Quem é morador do local há mais de 20 anos, percebe o quanto a qualidade de vida no local evoluiu. Basta chegar na altura do número 8500 da Avenida Sapopemba – a terceira maior do mundo em extensão – para descobrir que isso é realidade. Para os vizinhos da Zona Leste de São Paulo, ela é conhecida como uma região excelente para compras e visitação religiosa.

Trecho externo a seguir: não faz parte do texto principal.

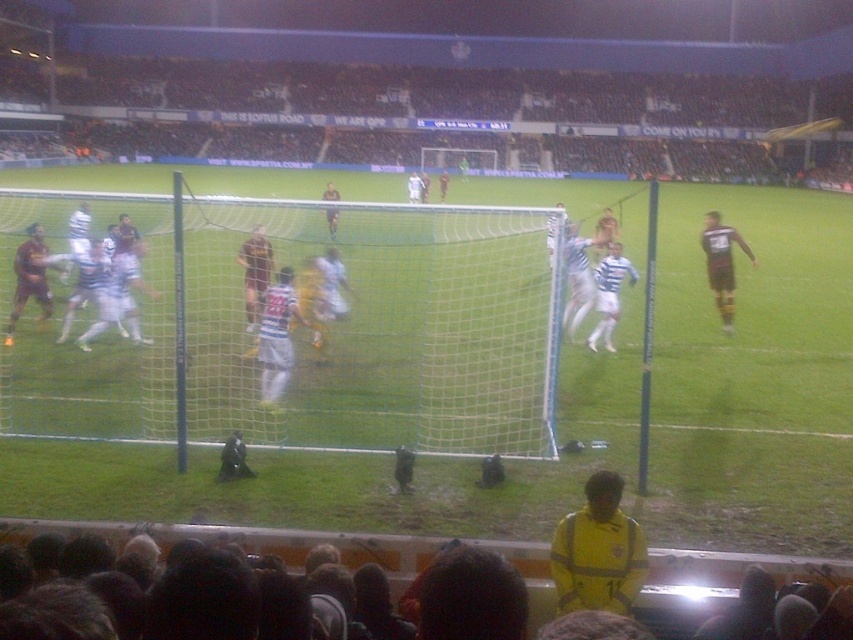 Question: Is dark brown jersey at center in front of yellow jersey at center?

Choices:
 (A) yes
 (B) no

Answer: (A)

Question: Which object is farther from the camera taking this photo?

Choices:
 (A) yellow jersey at lower center
 (B) striped jersey at center
 (C) dark brown jersey at left

Answer: (C)

Question: Which point is closer to the camera taking this photo?

Choices:
 (A) (250, 266)
 (B) (743, 250)
 (C) (376, 556)
 (D) (596, 284)

Answer: (C)

Question: Estimate the real-world distances between objects in this image. Which object is farther from the brown jersey at right?

Choices:
 (A) white matte jersey at center
 (B) yellow jersey at lower center

Answer: (B)

Question: Where is dark brown jersey at left located in relation to yellow jersey at center in the image?

Choices:
 (A) right
 (B) left

Answer: (B)

Question: Is dark hair at lower center positioned at the back of yellow jersey at lower center?

Choices:
 (A) no
 (B) yes

Answer: (B) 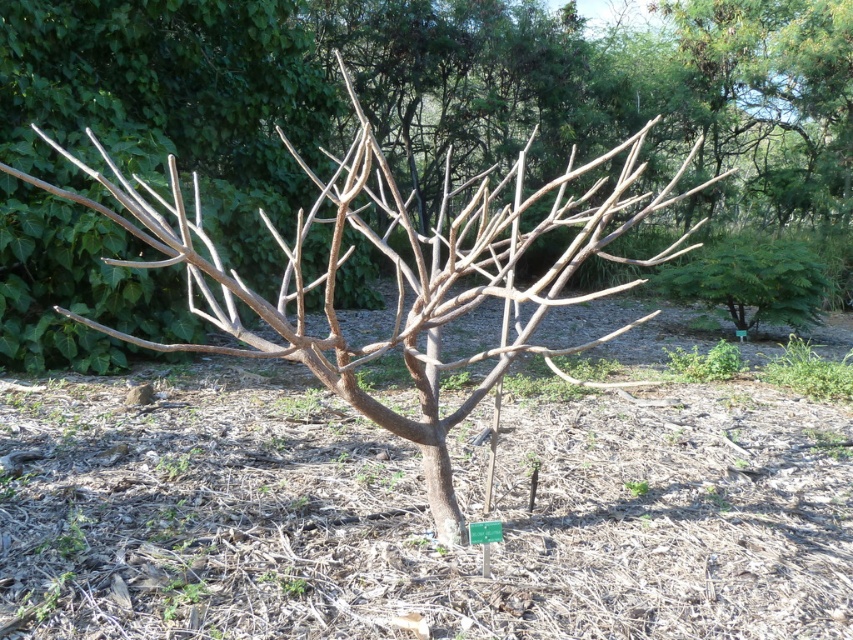 You are a gardener who needs to determine which object is larger between the green leafy plant at lower right and the brown woody branch at center. Based on the scene, which one is bigger?

The green leafy plant at lower right is bigger than the brown woody branch at center.

You are standing at the base of the tree and see the point marked at coordinates point (416, 515). What is located at that point?

The point (416, 515) indicates brown dirt at center. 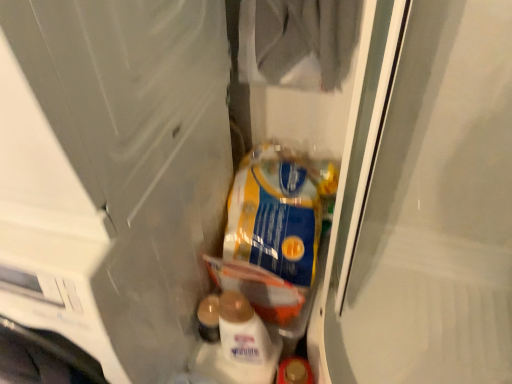 The image size is (512, 384). What do you see at coordinates (112, 173) in the screenshot? I see `transparent plastic screen door at left, marked as the 1th screen door in a left-to-right arrangement` at bounding box center [112, 173].

Find the location of a particular element. clear plastic bag at center, marked as the first screen door in a right-to-left arrangement is located at coordinates (434, 209).

Measure the distance between point (284, 173) and camera.

They are 1.16 meters apart.

Where is `transparent plastic screen door at left, marked as the 1th screen door in a left-to-right arrangement`? The width and height of the screenshot is (512, 384). transparent plastic screen door at left, marked as the 1th screen door in a left-to-right arrangement is located at coordinates (112, 173).

Who is smaller, blue/yellow plastic bag at center or transparent plastic screen door at left, marked as the 1th screen door in a left-to-right arrangement?

With smaller size is blue/yellow plastic bag at center.

Can you tell me how much blue/yellow plastic bag at center and transparent plastic screen door at left, which is the second screen door in right-to-left order, differ in facing direction?

0.169 degrees.

Can you see blue/yellow plastic bag at center touching transparent plastic screen door at left, marked as the 1th screen door in a left-to-right arrangement?

No, blue/yellow plastic bag at center is not beside transparent plastic screen door at left, marked as the 1th screen door in a left-to-right arrangement.

From the picture: Is transparent plastic screen door at left, marked as the 1th screen door in a left-to-right arrangement, directly adjacent to clear plastic bag at center, acting as the 2th screen door starting from the left?

They are not placed beside each other.

Can you confirm if transparent plastic screen door at left, marked as the 1th screen door in a left-to-right arrangement, is wider than clear plastic bag at center, acting as the 2th screen door starting from the left?

Yes, transparent plastic screen door at left, marked as the 1th screen door in a left-to-right arrangement, is wider than clear plastic bag at center, acting as the 2th screen door starting from the left.

Is transparent plastic screen door at left, marked as the 1th screen door in a left-to-right arrangement, turned away from clear plastic bag at center, acting as the 2th screen door starting from the left?

No.

Which of these two, transparent plastic screen door at left, which is the second screen door in right-to-left order, or clear plastic bag at center, marked as the first screen door in a right-to-left arrangement, is smaller?

With smaller size is transparent plastic screen door at left, which is the second screen door in right-to-left order.

From a real-world perspective, which is physically below, blue/yellow plastic bag at center or clear plastic bag at center, acting as the 2th screen door starting from the left?

From a 3D spatial view, blue/yellow plastic bag at center is below.

Looking at this image, is clear plastic bag at center, marked as the first screen door in a right-to-left arrangement, at the back of blue/yellow plastic bag at center?

blue/yellow plastic bag at center does not have its back to clear plastic bag at center, marked as the first screen door in a right-to-left arrangement.

From the image's perspective, does blue/yellow plastic bag at center appear higher than clear plastic bag at center, acting as the 2th screen door starting from the left?

Incorrect, from the image's perspective, blue/yellow plastic bag at center is lower than clear plastic bag at center, acting as the 2th screen door starting from the left.

Does point (272, 170) appear closer or farther from the camera than point (496, 318)?

Point (272, 170) appears to be closer to the viewer than point (496, 318).

From the image's perspective, is clear plastic bag at center, marked as the first screen door in a right-to-left arrangement, on top of blue/yellow plastic bag at center?

Indeed, from the image's perspective, clear plastic bag at center, marked as the first screen door in a right-to-left arrangement, is shown above blue/yellow plastic bag at center.

The height and width of the screenshot is (384, 512). Find the location of `screen door on the right of blue/yellow plastic bag at center`. screen door on the right of blue/yellow plastic bag at center is located at coordinates (434, 209).

Considering the sizes of objects clear plastic bag at center, acting as the 2th screen door starting from the left, and blue/yellow plastic bag at center in the image provided, who is smaller, clear plastic bag at center, acting as the 2th screen door starting from the left, or blue/yellow plastic bag at center?

Smaller between the two is blue/yellow plastic bag at center.

Image resolution: width=512 pixels, height=384 pixels. I want to click on screen door behind the clear plastic bag at center, marked as the first screen door in a right-to-left arrangement, so click(x=112, y=173).

Is clear plastic bag at center, marked as the first screen door in a right-to-left arrangement, inside the boundaries of transparent plastic screen door at left, which is the second screen door in right-to-left order, or outside?

clear plastic bag at center, marked as the first screen door in a right-to-left arrangement, is outside transparent plastic screen door at left, which is the second screen door in right-to-left order.

Considering the relative sizes of clear plastic bag at center, marked as the first screen door in a right-to-left arrangement, and transparent plastic screen door at left, which is the second screen door in right-to-left order, in the image provided, is clear plastic bag at center, marked as the first screen door in a right-to-left arrangement, shorter than transparent plastic screen door at left, which is the second screen door in right-to-left order,?

No.

Based on the photo, who is more distant, clear plastic bag at center, marked as the first screen door in a right-to-left arrangement, or transparent plastic screen door at left, marked as the 1th screen door in a left-to-right arrangement?

transparent plastic screen door at left, marked as the 1th screen door in a left-to-right arrangement, is further away from the camera.

How different are the orientations of transparent plastic screen door at left, marked as the 1th screen door in a left-to-right arrangement, and blue/yellow plastic bag at center in degrees?

They differ by 0.169 degrees in their facing directions.

You are a GUI agent. You are given a task and a screenshot of the screen. Output one action in this format:
    pyautogui.click(x=<x>, y=<y>)
    Task: Click on the 1st screen door in front of the blue/yellow plastic bag at center, starting your count from the anchor
    This screenshot has width=512, height=384.
    Given the screenshot: What is the action you would take?
    pyautogui.click(x=112, y=173)

Based on their positions, is transparent plastic screen door at left, which is the second screen door in right-to-left order, located to the left or right of blue/yellow plastic bag at center?

transparent plastic screen door at left, which is the second screen door in right-to-left order, is to the left of blue/yellow plastic bag at center.

Choose the correct answer: Is transparent plastic screen door at left, marked as the 1th screen door in a left-to-right arrangement, inside blue/yellow plastic bag at center or outside it?

transparent plastic screen door at left, marked as the 1th screen door in a left-to-right arrangement, is located beyond the bounds of blue/yellow plastic bag at center.

The image size is (512, 384). What are the coordinates of `product behind the transparent plastic screen door at left, which is the second screen door in right-to-left order` in the screenshot? It's located at (279, 211).

Find the location of a particular element. The height and width of the screenshot is (384, 512). screen door located above the transparent plastic screen door at left, marked as the 1th screen door in a left-to-right arrangement (from the image's perspective) is located at coordinates (434, 209).

When comparing their distances from clear plastic bag at center, marked as the first screen door in a right-to-left arrangement, does blue/yellow plastic bag at center or transparent plastic screen door at left, marked as the 1th screen door in a left-to-right arrangement, seem closer?

Based on the image, blue/yellow plastic bag at center appears to be nearer to clear plastic bag at center, marked as the first screen door in a right-to-left arrangement.

When comparing their distances from clear plastic bag at center, acting as the 2th screen door starting from the left, does transparent plastic screen door at left, which is the second screen door in right-to-left order, or blue/yellow plastic bag at center seem further?

transparent plastic screen door at left, which is the second screen door in right-to-left order, is positioned further to the anchor clear plastic bag at center, acting as the 2th screen door starting from the left.

Considering their positions, is transparent plastic screen door at left, marked as the 1th screen door in a left-to-right arrangement, positioned closer to blue/yellow plastic bag at center than clear plastic bag at center, marked as the first screen door in a right-to-left arrangement?

clear plastic bag at center, marked as the first screen door in a right-to-left arrangement, lies closer to blue/yellow plastic bag at center than the other object.

Consider the image. Based on their spatial positions, is clear plastic bag at center, acting as the 2th screen door starting from the left, or transparent plastic screen door at left, which is the second screen door in right-to-left order, further from blue/yellow plastic bag at center?

transparent plastic screen door at left, which is the second screen door in right-to-left order, is further to blue/yellow plastic bag at center.

From the image, which object appears to be farther from transparent plastic screen door at left, which is the second screen door in right-to-left order, clear plastic bag at center, acting as the 2th screen door starting from the left, or blue/yellow plastic bag at center?

clear plastic bag at center, acting as the 2th screen door starting from the left, lies further to transparent plastic screen door at left, which is the second screen door in right-to-left order, than the other object.

From the image, which object appears to be farther from transparent plastic screen door at left, which is the second screen door in right-to-left order, blue/yellow plastic bag at center or clear plastic bag at center, marked as the first screen door in a right-to-left arrangement?

Among the two, clear plastic bag at center, marked as the first screen door in a right-to-left arrangement, is located further to transparent plastic screen door at left, which is the second screen door in right-to-left order.

Where is `screen door between clear plastic bag at center, acting as the 2th screen door starting from the left, and blue/yellow plastic bag at center in the front-back direction`? screen door between clear plastic bag at center, acting as the 2th screen door starting from the left, and blue/yellow plastic bag at center in the front-back direction is located at coordinates (112, 173).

O local, povoado em sua maioria por imigrantes italianos e portugueses, tem na igreja matriz uma homenagem à Nossa Senhora do Rosário, muito aclamada em Portugal. Possui uma imagem da Santa do Rosário, padroeira de nossos descobridores, vinda para cá em 1921. Sua arquitetura possui vitrais belíssimos e a nave azul da igreja pode ser vista à longa distância na Zona Leste. Seu ossário, ambiente de paz e calma durante todo o dia, possui uma capela pequena e aconchegante. É um refúgio ao corre-corre da avenida central.
A tradicional festa de Nossa Senhora do Rosário, completa seus 77 anos em 2006 e acontece durante todos os finais de semana de maio. A comunidade local prestigia o evento, que já foi maior, mas que ainda hoje é motivo de mobilização de todo o bairro. Não há quem não traga na memória boas recordações da festividade nos anos 70, 80 e 90, quando as caravanas marcavam presença na comemoração.
O mercado municipal Antonio Gomes fica próximo à paróquia. É uma construção recente, de 1992, mas seu estacionamento abriga um patrimônio natural: uma árvore da espécie Sapopema, uma das origens do nome do bairro. Oferece o típico pastel de feira e outros produtos alimentícios.
O principal atrativo cultural é a escola de samba Combinados de Sapopemba. Fundada em 12 de Dezembro de 1984, desfila pelo grupo de acesso do carnaval paulistano. Homenageando Inesita Barroso, integrante da ala de compositores desde então, a Combinados foi campeã pela primeira vez em 1992. De lá pra cá, muitos artistas passaram por seus desfiles como Jair Rodrigues, Maurício de Souza, Tonico e Tinoco e muitos outros. Os ensaios podem ser conferidos a partir de novembro, na sua própria quadra.
O acesso ao bairro é facílimo: o começo da grande e famosa avenida se dá na Salim Farah Maluf, um braço de acesso à Marginal do rio Tietê. Vale a pena esticar e conhecer a cara da periferia, com muita história pra contar. Uma avenida vasta e viva.